When we remodeled the kitchen, I suggested that we have a fan installed over the stove. My husband, Don, nixed that idea, saying that when he entered the house after work, he wanted to open the door to the cooking odors.

News and notes from here and there

Nate Maly celebrated his birthday at a party with family and friends. A good time was had by all.

Chester’s Green was filled to the brim recently, with the 45th Annual Chester Fall Festival. The weather was perfect, folks enjoyed visiting the many vendors and getting some early holiday shopping done.

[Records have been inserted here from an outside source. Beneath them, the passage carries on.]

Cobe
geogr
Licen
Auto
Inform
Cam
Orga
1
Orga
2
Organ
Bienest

And best of all, they got to visit with friends and neighbors and meet new people.

It’s a family tradition: Come fall, and the turning of the leaves, we head for the Mohawk Trail. Daughter Jeanie and I started off to Bennington, ending up in Greenfield, Mass. The memories of long ago rush back to me. I was a child at the gift shop, buying a tomahawk, a head-dress, a native American doll, spending all my allowance.

Some 85 members of the American Legion Post No. 67 attended a Tuesday night prime rib dinner, for those early birds who paid their dues early.

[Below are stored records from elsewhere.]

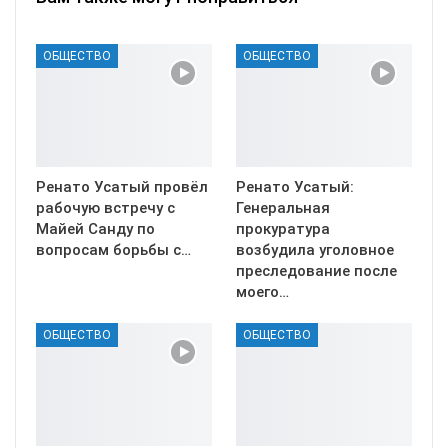
ОБЩЕСТВО
ОБЩЕСТВО
Ренато Усатый провёл
Ренато Усатый:
рабочую встречу с
Генеральная
Майей Санду по
прокуратура
вопросам борьбы с…
возбудила уголовное
преследование после
моего…
ОБЩЕСТВО
ОБЩЕСТВО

Jayne Flick, Jean Bolaski and I attended the Springfield Community Players to see Vanya and Sonia and Masha and Spike. What a great job the actors did. Chester’s very own Anna Kendall played a leading role.

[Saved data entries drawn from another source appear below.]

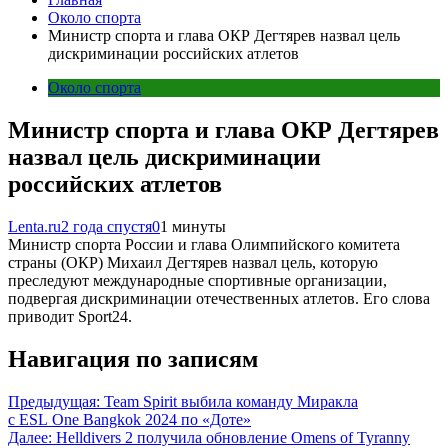
Около спорта
Министр спорта и глава ОКР Дегтярев назвал цель
дискриминации российских атлетов
Около спорта
Министр спорта и глава ОКР Дегтярев
назвал цель дискриминации
российских атлетов
Lenta.ru
2 года спустя
0
1 минуты
Министр спорта России и глава Олимпийского комитета
страны (ОКР) Михаил Дегтярев назвал цель, которую
преследуют международные спортивные организации,
подвергая дискриминации отечественных атлетов. Его слова
приводит Sport24.
Навигация по записям
Предыдущая:
Team Spirit выбила команду Миракла
с ESL One Bangkok 2024 по «Доте»
Далее:
Helldivers 2 получила обновление Omens of Tyranny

Paul Spicer has died. Paul was my new friend and card-playing buddy at Springfield Health and Rehabilitation Center. He usually won every hand. Paul will be missed.

Springfield High School Class of 1959 met for lunch at Riverside Restaurant on Friday. It was a great turnout.


Answer to last week’s trivia question: The Sale on the Green — now known as the Fall Festival — started in Chester 45 years ago.

This week’s trivia question: Batman celebrated a birthday this week. How old did he turn?


Street Talk

What do you feel has influenced a change in customer service?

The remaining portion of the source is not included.